Jeffs went on to say that chemical abortions are not healthcare, no matter how much pro-abortion organizations may insist that it is. “If you have kidney stones they do not leave you at home to figure out the best method for you, or whether or not you need surgery. So, if this is medical care why did they put the care away? This is like a back street abortion at home.”

Steenstra also expressed her pity and sympathy for women who undergo a chemical abortion, saying that the guilt and trauma experienced after a chemical abortion must be unbearable. “It’s not like in a surgical abortion, where there are all these people involved who could at any point stop what is going on,” she said. “In a surgical abortion, the ultrasound person could have said something, but didn’t. The anesthesiologist didn’t say anything.

The doctor didn’t say anything. My neighbours didn’t say anything.” Streenstra said that while in a surgical abortion, there are levels of responsibility on others involved that could lessen a woman’s guilt, in a chemical abortion, all that guilt rests on her alone. “Talk about fully culpable in this situation,” she said. 

Steenstra went on to say that the things women see during their chemical abortion can all become abortion connecters – reminders to the woman of the abortion she had. She said, “depending on how it takes place, if it takes place in your house, your bathroom, your hands, all become abortion connectors.” 

Steenstra went on to mention a woman who came to Second Chance Abortion Healing for healing help.
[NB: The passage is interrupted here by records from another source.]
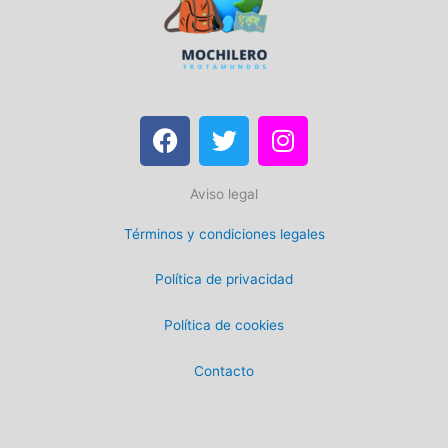
F
T
I
a
w
n
c
i
s
Aviso legal
e
t
t
b
t
a
Términos y condiciones legales
o
e
g
o
r
r
Política de privacidad
k
a
m
Política de cookies
Contacto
The woman could not understand why, every few months, she was compelled to pack up and leave her new house and move to a new place. This would occur over and over, until the people helping this woman discovered that she had had a chemical abortion, and this was her trauma response. Steenstra said that the woman had an obsession with trying to always fix up the bathroom in each new house, which would have been where the main part of the chemical abortion would have occurred, and where the most horrific of her memories would be associated.

Jeffs said she thought chemical abortions could be made analogous to physician-assisted suicide. She said that, to date, Ontario has approximately 10,000 deaths that are attributed to euthanasia. Out of these, she said only two of these deaths were due to assisted-suicide. “I think that is because there is a deep-seated knowledge that people know that killing yourself is not right,” she said, adding that the same thing goes for killing another person. Once the responsibility can be placed into the hands of a medical professional, people feel that it is nobler. But, just like in assisted suicide, that responsibility is brought down to the individual themselves.

“I don’t know what the trauma is going to be like for women,” she said, “because now all that is on the women. You can do it all yourself, and witness the results. I do not know who would not be traumatized.”

Steenstra offered a message of hope. “The truth sets us free,” she said. “The beauty of this is we can now speak out about this, and the harm caused by chemical abortions.” Which might bring some spiritual and mental healing to women responsible for their own abortions.